Escândalos destes últimos tempos, limitando-me só aos mais mediáticos: árbitros ameaçados na Maia por elementos de claque portista; operação jogo duplo; ultra do Sporting assassinado por ultra do Benfica no decurso de batalha na via pública antes do derby; caso e-mails; operação lex; operação e-toupeira; jogadores e treinador do Sporting ameaçados e agredidos em Alcochete por bando encapuzado com elementos de claque sportinguista; operação Cash-Ball. Denúncias anónimas, investigações, buscas, detenções, constituição de arguidos.
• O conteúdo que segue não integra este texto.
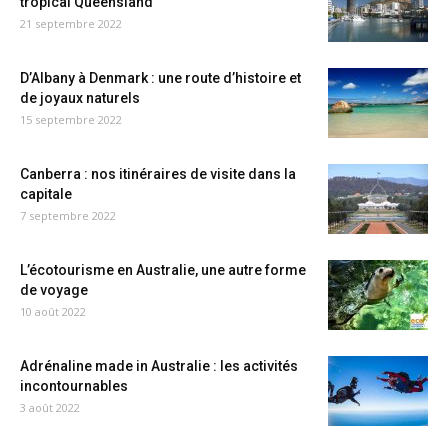
tropical Queensland
21 septembre 2022
D’Albany à Denmark : une route d’histoire et
de joyaux naturels
15 septembre 2022
Canberra : nos itinéraires de visite dans la
capitale
7 septembre 2022
L’écotourisme en Australie, une autre forme
de voyage
10 août 2022
Adrénaline made in Australie : les activités
incontournables
3 août 2022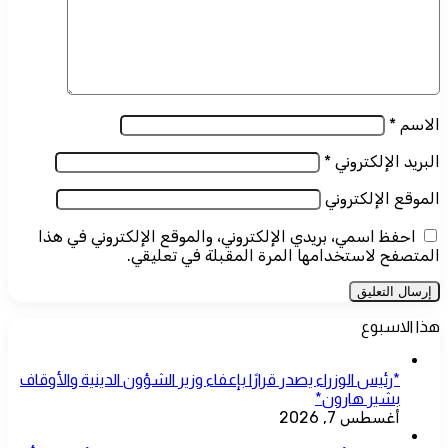
الاسم
*
البريد الإلكتروني
*
الموقع الإلكتروني
احفظ اسمي، بريدي الإلكتروني، والموقع الإلكتروني في هذا
المتصفح لاستخدامها المرة المقبلة في تعليقي.
هذا الاسبوع
*رئيس الوزراء يصدر قرارًا بإعفاء وزير الشؤون الدينية والأوقاف
بشير هارون*
أغسطس 7, 2026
Terrorismo verbal e comunicacional quase diário por parte dos três grandes e de comentadores a eles afetos. Quadros pertencentes a cúpulas dirigentes de dois grandes  - Benfica e Sporting - suspeitos de práticas atentatórias da verdade desportiva. Em suma. Se eu fosse um empresário rico e tivesse vontade de investir no futebol, com toda a franqueza, Portugal era o último da lista. É que o nosso futebol, apesar de algumas melhorias em setores sensíveis, continua a dar guarida [e a aceitar comportamentos inadmissíveis] a muita gente ordinária, desqualificada e sem escrúpulos. Gente que lhe dá cabo da reputação. A boa noticia é que a varridela é inevitável: ninguém aguenta outra época assim e quero acreditar que os próprios adeptos estão fartos - por falar nisso, vejo cada vez mais comentários sobre as principais ligas estrangeiras [e pelos portugueses que jogam lá] nas redes sociais. Entende-se: o futebol nacional está podre e tresanda. Afasta as pessoas.
A má noticia é que a varridela terá de ser imposta do exterior.